Sometime in 1567, Erik decided to marry Karin in accordance to the agreement he made with the council in 1561, which allowed him to marry whom he pleased. His plans was supported by his advisor Jöran Persson, as foreign negotiations had failed and a native aristocrat as queen would have threatened Persson's position. Karin is reported to have been a good friend of Persson's wife Anna Andersdotter, who apparently often accompanied her on her travels between the different royal palaces.

It is unknown whether Karin Månsdotter had any political influence, but a popular image in Swedish history was of her serving as a counterweight to Jöran Persson; a painting by Georg von Rosen three hundred years later (1871) illustrates this, showing the king on the floor, confused by his inner demons, with Karin Månsdotter at one side holding his hand, looking like an innocent angel giving him strength to resist the demands of Jöran Persson, standing on the other side of him, trying to get him to sign a document.

Her contemporaries, especially the nobles at court, early used her to appeal to Erik on their behalf, and it seems as she did her best to do so, which is illustrated in the Sture Murders in Uppsala in 1567, which could perhaps describe the form of her influence on Erik.

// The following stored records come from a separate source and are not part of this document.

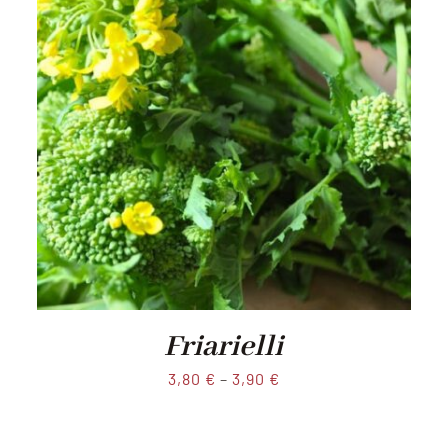
Friarielli
3,80
€
–
3,90
€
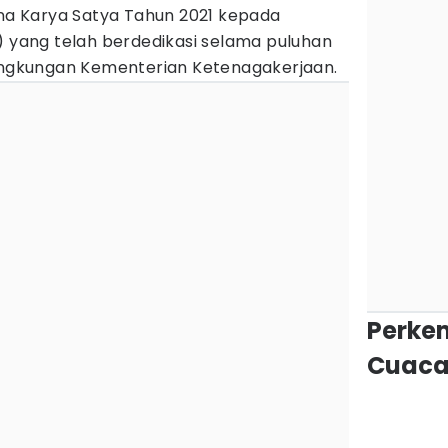
a Karya Satya Tahun 2021 kepada
) yang telah berdedikasi selama puluhan
lingkungan Kementerian Ketenagakerjaan.
Perke
Cuaca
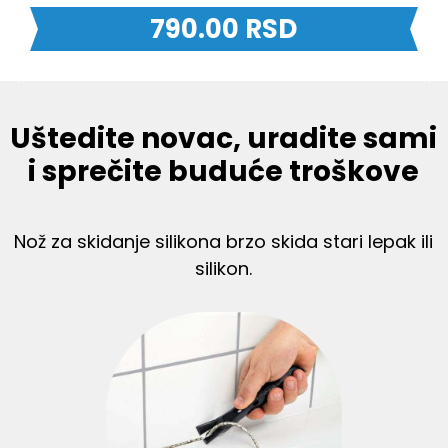
790.00
RSD
Uštedite novac, uradite sami
i sprečite buduće troškove
Nož za skidanje silikona brzo skida stari lepak ili
silikon.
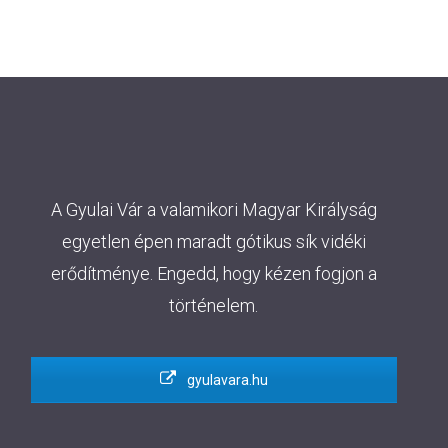
A Gyulai Vár a valamikori Magyar Királyság
egyetlen épen maradt gótikus sík vidéki
erődítménye. Engedd, hogy kézen fogjon a
történelem.
gyulavara.hu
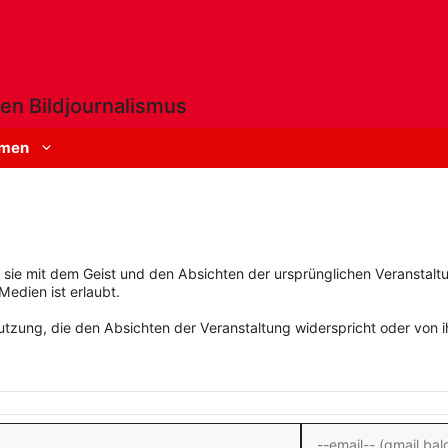
en Bildjournalismus
men
rn sie mit dem Geist und den Absichten der ursprünglichen Veranstaltu
Medien ist erlaubt.
zung, die den Absichten der Veranstaltung widerspricht oder von ihn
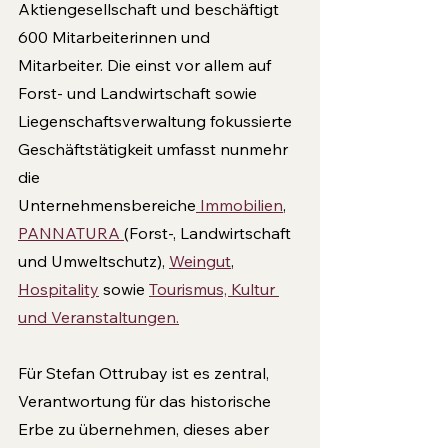
Aktiengesellschaft und beschäftigt 
600 Mitarbeiterinnen und 
Mitarbeiter. Die einst vor allem auf 
Forst- und Landwirtschaft sowie 
Liegenschaftsverwaltung fokussierte 
Geschäftstätigkeit umfasst nunmehr 
die 
Unternehmensbereiche
 Immobilien
, 
PANNATURA 
(Forst-, Landwirtschaft 
und Umweltschutz), 
Weingut
, 
Hospitality
 sowie 
Tourismus, Kultur 
und Veranstaltungen
.
Für Stefan Ottrubay ist es zentral, 
Verantwortung für das historische 
Erbe zu übernehmen, dieses aber 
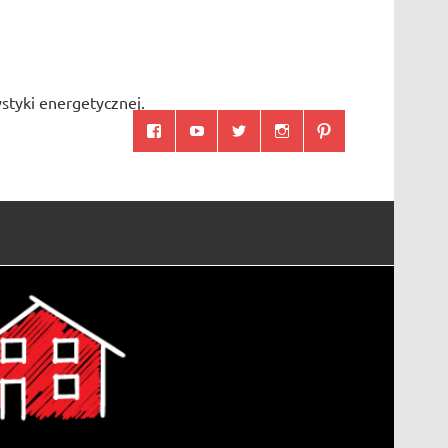
styki energetycznej.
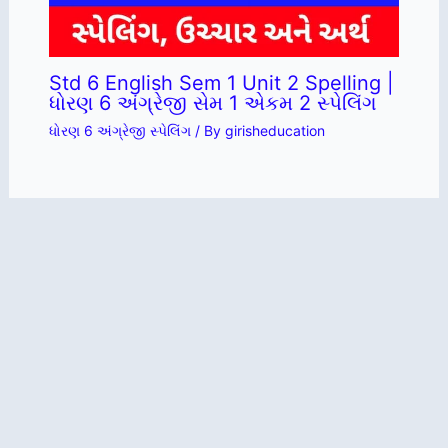
Std 6 English Sem 1 Unit 2 Spelling |
ધોરણ 6 અંગ્રેજી સેમ 1 એકમ 2 સ્પેલિંગ
ધોરણ 6 અંગ્રેજી સ્પેલિંગ
/ By
girisheducation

In May 1567, Erik is considered to have suffered from some sort of mental collapse. He imprisoned several men from the Sture noble family, among them Count Svante Sture. Countess Märta Sture, sister of the former queen Margaret Leijonhufvud, appealed to Karin Månsdotter for the prisoners' protection. Karin assured her no-one would hurt the prisoners. Later the same morning, the king visited Svante Sture in prison, fell on his knees before him and begged for his friendship. Later the same day, however, the Sture prisoners were executed. Erik disappeared shortly afterwards, and Karin participated in the search; he was found in the Odensala vicarage.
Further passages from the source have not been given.